In [None]:
import numpy as np
import pandas as pd
import torch
import torch.nn.functional as F
import torch.optim as optim
import torchvision
import matplotlib.pyplot as plt
from torchvision import datasets, transforms
from torch import nn, optim
from torch.utils.data import Dataset, DataLoader
from tqdm import tqdm
from PIL import Image as im

##### 0, Define the hyper parameters

In [None]:
"TODO: change hyper parameters"
n_epochs = 15 #Initially 3. 
batch_size_train = 64 
batch_size_test = 1000
learning_rate = 0.1 #Changed manually with different optimization functions
momentum = 0.5

##### 1, Loading training and testing data

#### Organizing images

First, we need to create a directory structure to hold our images.
The directory <em>training2</em> will hold 10 directories, corresponding to class labels.

In [None]:
import os

if not os.path.exists('training2'):
    os.mkdir("training2")
for i in range(10):
    if not os.path.exists("training2/{}".format(i+1)):
        os.mkdir("training2/{}".format(i + 1))

In [None]:
import shutil

file = open("labels.txt","r")
for line in file.readlines():
    text = line.strip().split("\t")
    shutil.copy("training/" + text[0], "training2/{0}/".format(text[1]))

In [None]:
transform = transforms.Compose([transforms.ToTensor(),
                              transforms.Normalize((0.5,), (0.5,)),])
dataset = datasets.ImageFolder('training2',transform=transform)

#### 1.2 Now lets load data from torchvision instead

In [None]:
transform = transforms.Compose([transforms.ToTensor(),
                              transforms.Normalize((0.5,), (0.5,)),])

In [None]:
trainset0 = datasets.EMNIST('data_set/', download=True, train=True, transform=transform, split='digits')
testset0 = datasets.EMNIST('data_set/', download=True, train=False, transform=transform, split='digits')
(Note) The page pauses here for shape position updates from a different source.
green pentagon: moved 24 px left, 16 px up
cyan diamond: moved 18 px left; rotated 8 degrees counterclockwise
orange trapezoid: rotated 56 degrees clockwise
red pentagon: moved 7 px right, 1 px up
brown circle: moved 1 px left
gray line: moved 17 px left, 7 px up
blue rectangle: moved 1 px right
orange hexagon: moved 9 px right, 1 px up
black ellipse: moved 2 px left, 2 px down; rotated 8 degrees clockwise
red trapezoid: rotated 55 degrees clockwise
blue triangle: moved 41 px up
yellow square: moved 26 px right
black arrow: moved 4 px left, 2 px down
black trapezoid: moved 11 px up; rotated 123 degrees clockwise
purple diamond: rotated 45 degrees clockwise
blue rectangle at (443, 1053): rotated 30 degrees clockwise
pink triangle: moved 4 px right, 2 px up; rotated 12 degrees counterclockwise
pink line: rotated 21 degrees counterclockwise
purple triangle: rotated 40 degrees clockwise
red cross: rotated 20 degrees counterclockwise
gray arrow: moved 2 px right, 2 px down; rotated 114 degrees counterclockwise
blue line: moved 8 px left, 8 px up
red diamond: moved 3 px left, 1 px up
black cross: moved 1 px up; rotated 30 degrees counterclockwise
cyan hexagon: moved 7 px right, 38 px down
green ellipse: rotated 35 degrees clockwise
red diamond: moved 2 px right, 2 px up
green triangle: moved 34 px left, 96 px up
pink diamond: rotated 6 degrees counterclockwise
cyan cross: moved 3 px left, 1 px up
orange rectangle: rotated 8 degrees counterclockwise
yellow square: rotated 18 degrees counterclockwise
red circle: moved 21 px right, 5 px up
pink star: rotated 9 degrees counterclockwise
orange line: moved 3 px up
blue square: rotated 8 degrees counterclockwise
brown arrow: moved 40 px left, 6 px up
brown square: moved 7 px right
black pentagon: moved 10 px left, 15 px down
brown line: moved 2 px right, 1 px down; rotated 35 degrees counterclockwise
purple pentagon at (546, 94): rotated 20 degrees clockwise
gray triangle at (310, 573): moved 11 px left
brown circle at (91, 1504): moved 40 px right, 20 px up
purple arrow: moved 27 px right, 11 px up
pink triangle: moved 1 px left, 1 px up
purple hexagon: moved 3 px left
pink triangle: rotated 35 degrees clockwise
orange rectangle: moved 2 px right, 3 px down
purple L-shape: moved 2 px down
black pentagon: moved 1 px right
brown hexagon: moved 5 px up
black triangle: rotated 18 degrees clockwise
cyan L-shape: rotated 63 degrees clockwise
##### 1.3 First, check the documentation of dataloader

In [None]:
trainloader = torch.utils.data.DataLoader(trainset0, batch_size=batch_size_train, shuffle=True)
testloader = torch.utils.data.DataLoader(testset0, batch_size=batch_size_test, shuffle=True)

1.4 Data visualization

In [None]:
dataiter = iter(trainloader)
images, labels = dataiter.next()

figure = plt.figure()
num_of_images = 60
for index in range(1, num_of_images + 1):
    plt.subplot(6, 10, index)
    plt.axis('off')
    plt.imshow(images[index].numpy().squeeze(), cmap='gray_r')

##### 2 Define the model

In [None]:
class Net(nn.Module):
    def __init__(self):
        super(Net, self).__init__()
        self.conv1 = nn.Conv2d(1, 10, kernel_size=5)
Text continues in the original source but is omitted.